The coincidence of mounting woes in France and Germany spells crisis for the European Union. With Paris and Berlin distracted by domestic troubles, Brussels, capital of the EU, is forced into the background. Over recent months, the Franco-German leadership of the Union has shown cracks in its alliance of the past 50 years. It is now greatly weakened, distracted by the need for internal unity in order to attend to homegrown disasters. Any genuinely effective, ongoing leadership of the EU—as it contemplates how to handle its next rash of aspiring new member nations and how to handle mounting public resistance to is massive regulatory powers—is hugely lacking.
On the surface, it appears the whole EU project is on the verge of falling apart. But this will simply not happen. It will be Germany—not France—who ultimately sees to it that the project is saved.
The German National Socialist leaders who went underground to try one more time for a pan-European Union—as once prevailed under the Habsburgs, as later attempted by Kaiser Wilhelm, and in most recent history by Adolf Hitler with his Nazi henchmen—have passed the baton to another generation. These are the suited men of Brussels and Berlin, backed by the same old corporatist families of German industry that bankrolled the previous attempt for German world rule. The careful, steady, deliberate takeover of Europe and beyond with a succession of treaties, alliances, protocols and regulations designed to subsume the national sovereignty of European nations within a great federal European Union under Teutonic leadership—this is an ideal that will not be easily sacrificed by its visionaries. The dream of such as Otto von Habsburg and Franz Joseph Strauss continues its evolution.

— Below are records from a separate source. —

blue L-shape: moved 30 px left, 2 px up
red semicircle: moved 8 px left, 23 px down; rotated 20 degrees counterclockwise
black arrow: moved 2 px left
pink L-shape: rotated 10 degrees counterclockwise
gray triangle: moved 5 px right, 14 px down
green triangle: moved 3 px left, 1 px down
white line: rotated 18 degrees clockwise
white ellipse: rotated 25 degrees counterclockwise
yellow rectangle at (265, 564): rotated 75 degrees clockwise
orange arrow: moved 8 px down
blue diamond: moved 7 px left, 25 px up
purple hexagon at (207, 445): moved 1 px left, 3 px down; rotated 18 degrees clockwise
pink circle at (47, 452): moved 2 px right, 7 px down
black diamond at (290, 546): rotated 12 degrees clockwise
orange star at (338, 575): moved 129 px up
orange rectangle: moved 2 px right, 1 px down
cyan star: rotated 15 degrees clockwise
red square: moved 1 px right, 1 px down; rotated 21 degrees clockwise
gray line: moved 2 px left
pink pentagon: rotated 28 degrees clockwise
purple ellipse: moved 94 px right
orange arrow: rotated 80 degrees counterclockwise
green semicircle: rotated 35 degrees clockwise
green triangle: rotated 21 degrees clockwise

That which is currently lacking—a prime need that is patently obvious for all to see among France’s and Germany’s present woes—is a strength of political will and timely leadership to pull off the final phase of the grand European design.
European politics are about to take a sudden turn to the right. History shows that times of extreme crisis supply fertile ground for the rise of populist demagogues promoted as saviors of their nations.
Overriding all the present woes of France and Germany, indeed all nations of Europe, is a growing tide of Islamic religious fanaticism sweeping up from the south. It’s a steady migratory invasion that even now knocks at the very doors of Rome, Paris and Berlin. Just count the mosques in those cities!
Pope John Paul ii, recognizing the great risk this southern onslaught was having on a Europe adrift from its traditional Roman Catholic moral underpinnings, cried out to Europe to find its historical roots. Those roots stem from the religion of Rome.
In his recent audience with Edmond Stoiber’s delegation from Bavaria, Pope Benedict xvi reminded the group of the special affinity Bavaria has with the traditions of Greece, Rome and Jerusalem. It is from those traditions that Rome has fashioned its religion, the religion that gave force and unity to the nations of Europe in the form of an empire which lasted for 1,260 years from its restoration by Justinian to its demise under Napoleon Bonaparte—the Roman Empire. Under the combined leadership of Rome and Germany, from the time of Charlamagne, it became known as the Holy Roman Empire.
The European Union faces a steady onslaught on its culture, its traditions, and its political cohesion from a reviving church-state combine, a veritable Muslim crusade with its roots in old Persia, modern-day Iran. Pope Benedict recognizes that the only way to stem this tide is with an equal and opposite church-state combine. His leadership is already working to strengthen the religious component of that equation. But he sees a European continent crying out for a strong, assertive political leader.
Europe’s coming winter of discontent may well create the climate of extreme crisis on that continent which propels that leader to the forefront!
Edmund Stoiber left Rome last week with Benedict’s words ringing in his ears—an urge to revive and strengthen the philosophical underpinnings which Europe was founded upon: Greece, Rome and Jerusalem. This pope is calling for religious revival in Europe. But he needs a trusted, committed, powerful political personality embedded in Europe to aid this campaign and help mount a war of resistance against the rising Islamic tide. It is more than coincidental that these two Bavarians have come to the forefront at this particular moment in history.
Journalists and commentators ignorant of history, and grossly ignorant of biblical prophecy, predict Stoiber’s political demise in the wake of his resignation from the struggling grand alliance in Berlin. These are the same voices that earlier claimed Cardinal Ratzinger was too right-wing to gain the papal vote.
The most powerful of Catholic right-wing personalities now sits on the papal throne. This will soon be matched by the most right-wing of Europe’s influential political leaders gaining power in Europe’s time of crisis. We should not at all be surprised if that personality turns out to be—like Pope Benedict—a committed German Roman Catholic who hails from Bavaria.